ABD’de Albert Ellis tarafından geliştirilen ve duygulanım kontrolünün stoacı kavramına ve Epiktetos’un öğretilerine dayanan psikoterapide kullanılan Akılcı Duygusal Terapi, Stoa’nın sonraki etkilerinin günümüze kadar ne kadar çeşitli olabileceğinin son örneğidir. Son zamanlarda, dünya toplumunun mevcut oluşumunu yansıtan politik-felsefi söylemde, Stoacı etiğin çağdaş bir gelişimini destekleyen eğilimler ortaya çıktı (Weinkauf, s.38):

“Gelecek için, stoacı fikirlere giderek daha fazla ilgi gösterileceğini varsayabilmemiz için iyi nedenler var: tüm insanların temel eşitliği fikri, Stoa’nın belirgin kozmopolitliği, dünyanın düşüşü uyarısı, her şeyden önce bir bütün olarak dünya görüşü – bu tür düşünceler önümüzdeki birkaç yıl içinde giderek daha önemli hale gelebilir ve muhtemelen Stoa ile konuşmayı canlandırabilir. “

KAYNAKÇA 

  1. “Epikür’ün zevk teorisi, kapsamlı bir yaşam tarzı kavramına, derinlemesine düşünme ve bu dünyevi dinginlikle başarılı bir yaşama giden yolu göstermeyi amaçlayan felsefi bir yaşam sanatı ile bütünleştirir.” Peter Leusch: Würzburg Epikür Araştırma Merkezi’nin bir konferansından rapor. 22 Nisan 2010.
  2. Aetius I prooem.2
  3. Bertrand Russell: Batı Felsefesi. Viyana – Zürih, 6. baskı 1992, s.274.
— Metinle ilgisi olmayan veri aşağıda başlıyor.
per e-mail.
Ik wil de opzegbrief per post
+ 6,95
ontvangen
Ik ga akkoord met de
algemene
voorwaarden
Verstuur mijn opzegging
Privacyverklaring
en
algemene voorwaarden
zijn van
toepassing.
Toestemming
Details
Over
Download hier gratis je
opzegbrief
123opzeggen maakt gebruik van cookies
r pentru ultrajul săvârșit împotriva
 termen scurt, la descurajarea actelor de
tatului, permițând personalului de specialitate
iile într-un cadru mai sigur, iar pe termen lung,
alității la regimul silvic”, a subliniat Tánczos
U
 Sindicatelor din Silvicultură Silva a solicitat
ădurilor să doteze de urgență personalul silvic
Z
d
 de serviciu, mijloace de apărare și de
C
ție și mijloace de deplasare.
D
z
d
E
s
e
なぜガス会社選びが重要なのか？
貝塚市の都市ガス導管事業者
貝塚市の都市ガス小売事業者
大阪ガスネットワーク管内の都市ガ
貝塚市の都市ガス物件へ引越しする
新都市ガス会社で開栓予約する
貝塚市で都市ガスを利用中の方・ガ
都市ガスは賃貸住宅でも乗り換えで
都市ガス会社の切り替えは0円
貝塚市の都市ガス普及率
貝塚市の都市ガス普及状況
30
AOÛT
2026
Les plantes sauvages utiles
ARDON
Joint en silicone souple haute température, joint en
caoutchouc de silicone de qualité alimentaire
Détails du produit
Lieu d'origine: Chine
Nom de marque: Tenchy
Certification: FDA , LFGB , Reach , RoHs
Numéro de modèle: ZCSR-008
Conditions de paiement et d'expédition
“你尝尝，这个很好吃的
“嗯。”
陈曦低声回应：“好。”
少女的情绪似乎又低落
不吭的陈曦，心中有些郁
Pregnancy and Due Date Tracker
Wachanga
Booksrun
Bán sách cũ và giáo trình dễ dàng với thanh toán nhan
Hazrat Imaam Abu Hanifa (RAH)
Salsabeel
  4. Pierre Hadot, Mark Aurel. İçinde: Friedo Ricken (Ed.), Philosophen der Antike, Cilt II, Stuttgart 1996, s.203.
  5. Cicero, de fato, 43
  6. Aulus Gellius, noctes Atticae 7.2.7
  7. Maximilian Forschner: Yaşlı Stoa. İçinde: Friedo Ricken (Ed.): Philosophen der Antike, Cilt II, Stuttgart 1996, s.29.
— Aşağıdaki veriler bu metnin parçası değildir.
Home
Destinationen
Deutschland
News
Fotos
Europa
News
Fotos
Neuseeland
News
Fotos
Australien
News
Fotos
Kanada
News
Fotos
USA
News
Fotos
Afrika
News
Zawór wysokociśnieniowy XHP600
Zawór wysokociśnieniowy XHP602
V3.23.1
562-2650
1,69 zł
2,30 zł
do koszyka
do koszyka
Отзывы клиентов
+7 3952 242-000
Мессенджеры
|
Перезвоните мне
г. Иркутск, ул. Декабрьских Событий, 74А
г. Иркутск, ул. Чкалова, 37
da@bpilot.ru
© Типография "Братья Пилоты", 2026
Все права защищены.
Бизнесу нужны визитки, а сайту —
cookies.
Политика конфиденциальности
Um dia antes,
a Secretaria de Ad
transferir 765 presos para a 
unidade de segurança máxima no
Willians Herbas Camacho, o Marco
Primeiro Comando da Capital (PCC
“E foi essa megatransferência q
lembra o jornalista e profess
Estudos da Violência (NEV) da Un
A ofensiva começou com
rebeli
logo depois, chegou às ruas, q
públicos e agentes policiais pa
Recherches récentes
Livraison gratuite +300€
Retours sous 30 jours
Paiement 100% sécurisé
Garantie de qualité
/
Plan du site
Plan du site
  8. Fehmi Jadaane.L ‘Stoïcisme sur la pensée musulmane’yi etkiliyorsun . Dar el-Machreq, Beyrouth, 1968.
  9. Saul Horovitz: Yunan felsefesinin Kelam’ın gelişimi üzerindeki etkisi hakkında . Schatzky, Breslau, 1909. s. 8-33. Sayısallaştırılmış
  10. Maximilian Forschner: Yaşlı Stoa. İçinde: Friedo Ricken (Ed.): Philosophen der Antike, Cilt II, Stuttgart 1996, s.26.